> WORK INSTRUCTIONS
Images excluded, return every record exactly as it reads.

(Beginning of THE DATA)

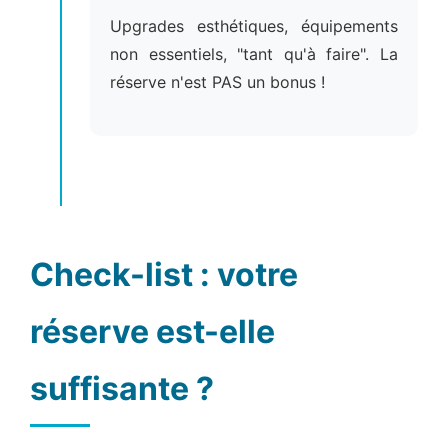
Upgrades esthétiques, équipements
non essentiels, "tant qu'à faire". La
réserve n'est PAS un bonus !
Check-list : votre
réserve est-elle
suffisante ?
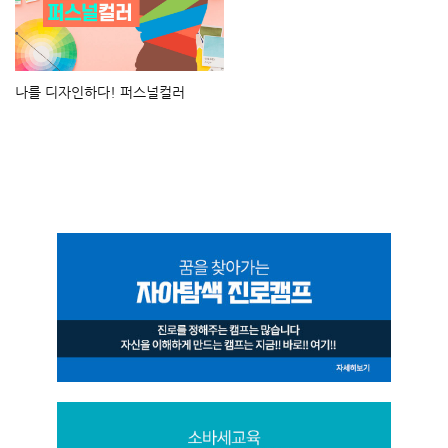
나를 디자인하다! 퍼스널컬러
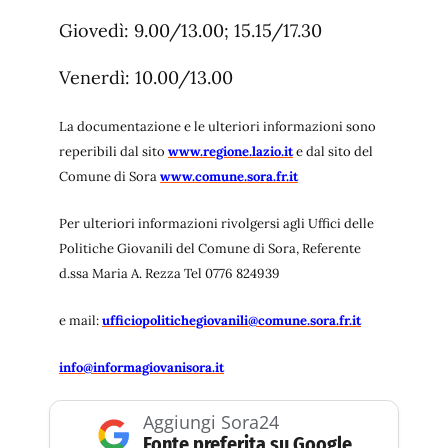
Giovedì: 9.00/13.00; 15.15/17.30
Venerdì: 10.00/13.00
La documentazione e le ulteriori informazioni sono
reperibili dal sito
www.regione.lazio.it
e dal sito del
Comune di Sora
www.comune.sora.fr.it
Per ulteriori informazioni rivolgersi agli Uffici delle
Politiche Giovanili del Comune di Sora, Referente
d.ssa Maria A. Rezza Tel 0776 824939
e mail:
ufficiopolitichegiovanili@comune.sora.fr.it
info@informagiovanisora.it
Aggiungi Sora24
Fonte preferita su Google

(End of THE DATA)

> OUTPUT
Upgrades esthétiques, équipements
non essentiels, "tant qu'à faire". La
réserve n'est PAS un bonus !
Check-list : votre
réserve est-elle
suffisante ?
나를 디자인하다! 퍼스널컬러
Giovedì: 9.00/13.00; 15.15/17.30
Venerdì: 10.00/13.00
La documentazione e le ulteriori informazioni sono
reperibili dal sito
www.regione.lazio.it
e dal sito del
Comune di Sora
www.comune.sora.fr.it
Per ulteriori informazioni rivolgersi agli Uffici delle
Politiche Giovanili del Comune di Sora, Referente
d.ssa Maria A. Rezza Tel 0776 824939
e mail:
ufficiopolitichegiovanili@comune.sora.fr.it
info@informagiovanisora.it
Aggiungi Sora24
Fonte preferita su Google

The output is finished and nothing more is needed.